Tasmiul Alam Shopnil

and 2 more

Text document summarization is critical for managing today's vast textual data. This paper presents an approach to text document summarization that does not rely on word embedding techniques. Instead, our method follows a step-by-step process, including sentence segmentation, sentence embedding, K-means clustering, and summary generation. The input text is segmented into individual sentences using an NLP tool such as NLTK's sentence tokenizer. Next, we extract contextual embeddings for each sentence using the Sentence Transformer method. These embeddings capture the meaning of each sentence within the context of the surrounding text. The sentence embeddings are then subjected to K-means clustering. This step enables the creation of clusters that represent semantically related sentences. To generate the summary, depending on how far each sentence is from the cluster centroid, we choose one sentence from each cluster. The sentence with the lowest distance from the centroid is chosen, and the selected sentences are ordered as they appeared in the original text. We implemented the summarizer and evaluated its performance on the DUC 2007 dataset, a collection of news articles with manually crafted summaries by human experts.
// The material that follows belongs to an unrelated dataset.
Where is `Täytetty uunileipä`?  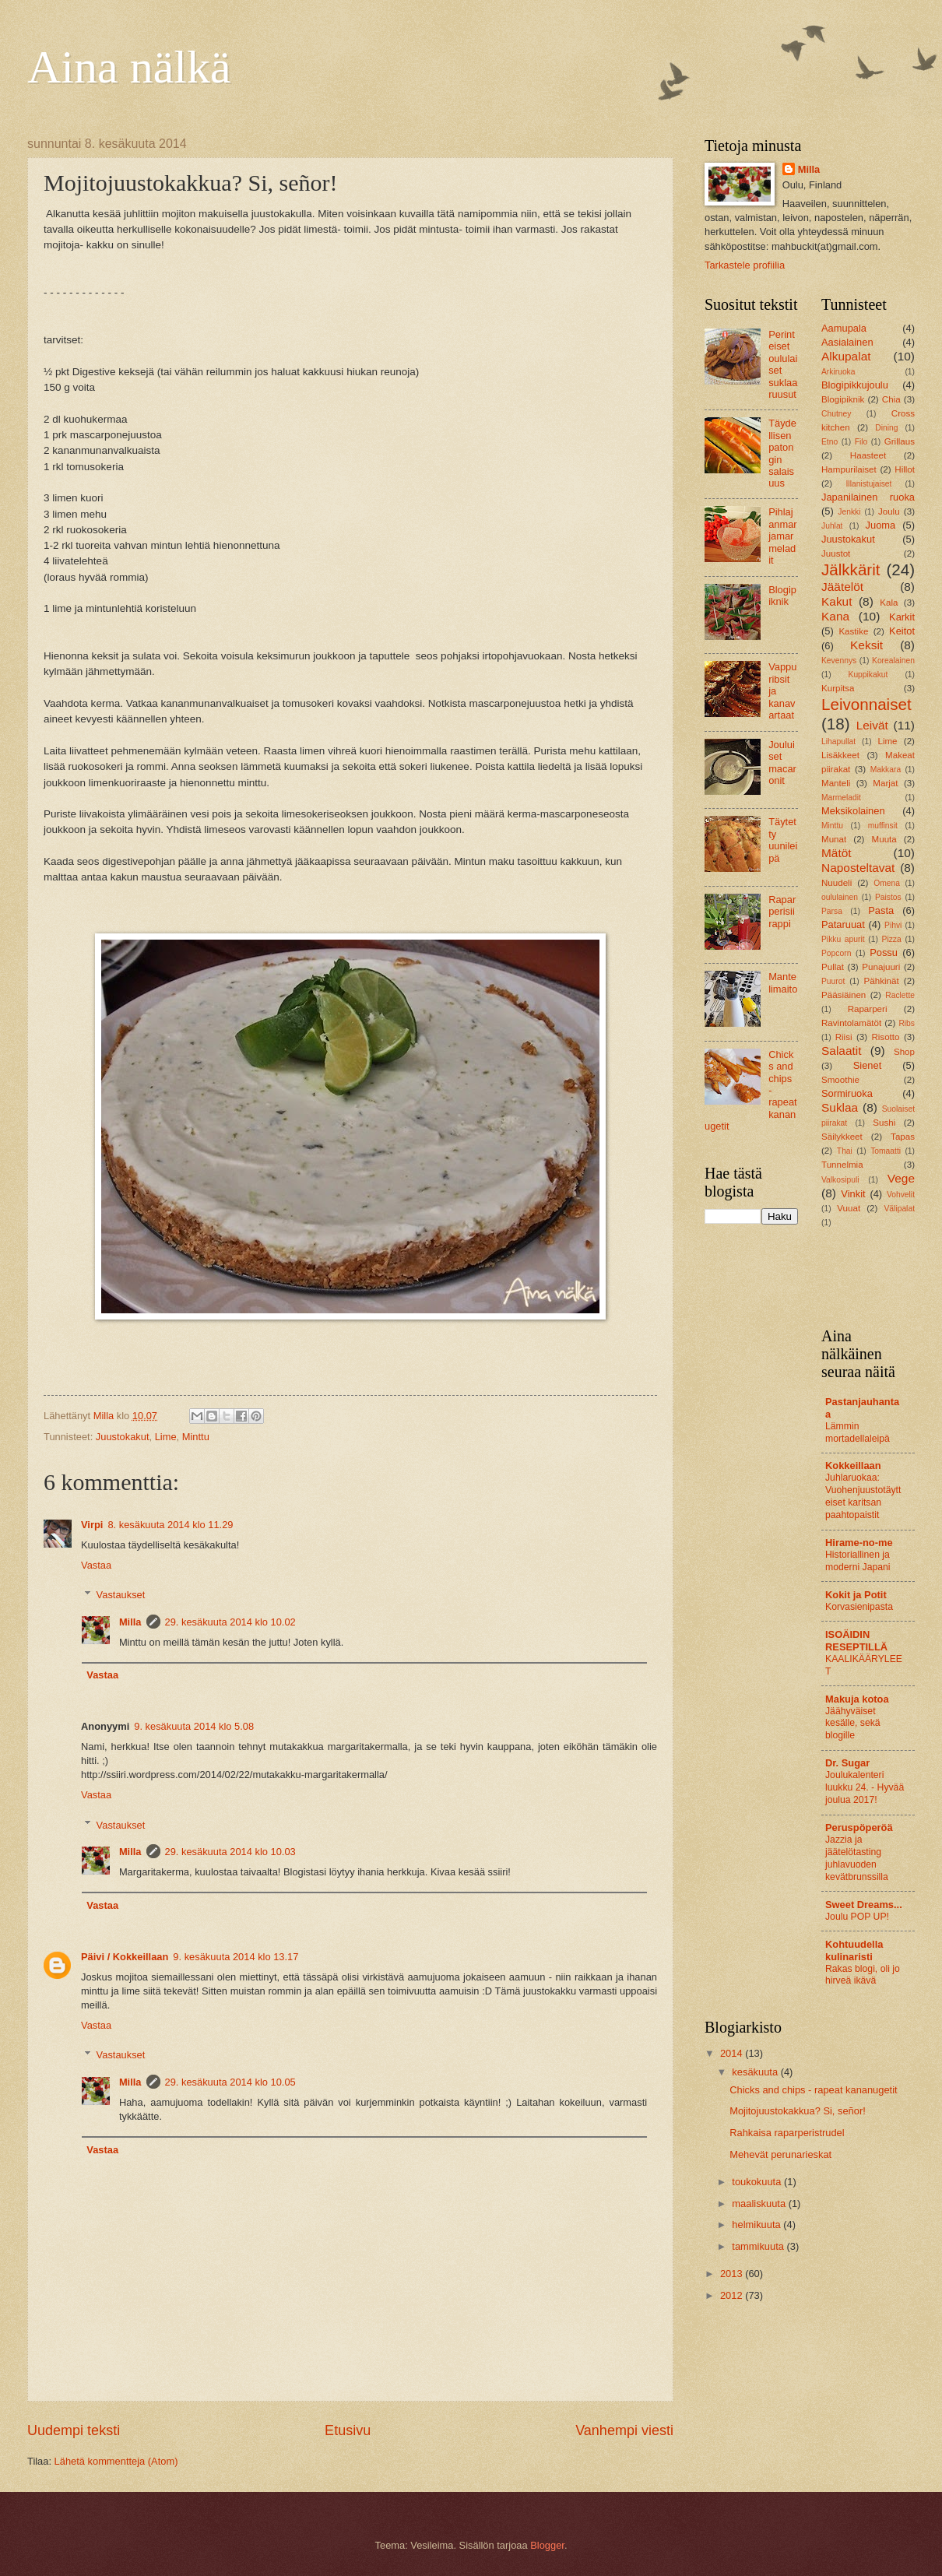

The results demonstrate that our summarizer produces informative and concise summaries, surpassing a baseline approach that solely extracts top-ranked sentences from the input text. Our work contributes to text document summarization by presenting an alternative approach that does not rely on word embedding techniques. By leveraging sentence segmentation, contextual embeddings, K-means clustering, and centroid-based selection, our method offers a viable solution for generating high-quality summaries. Further research can explore enhancements to our approach and its application in various domains where text summarization is essential.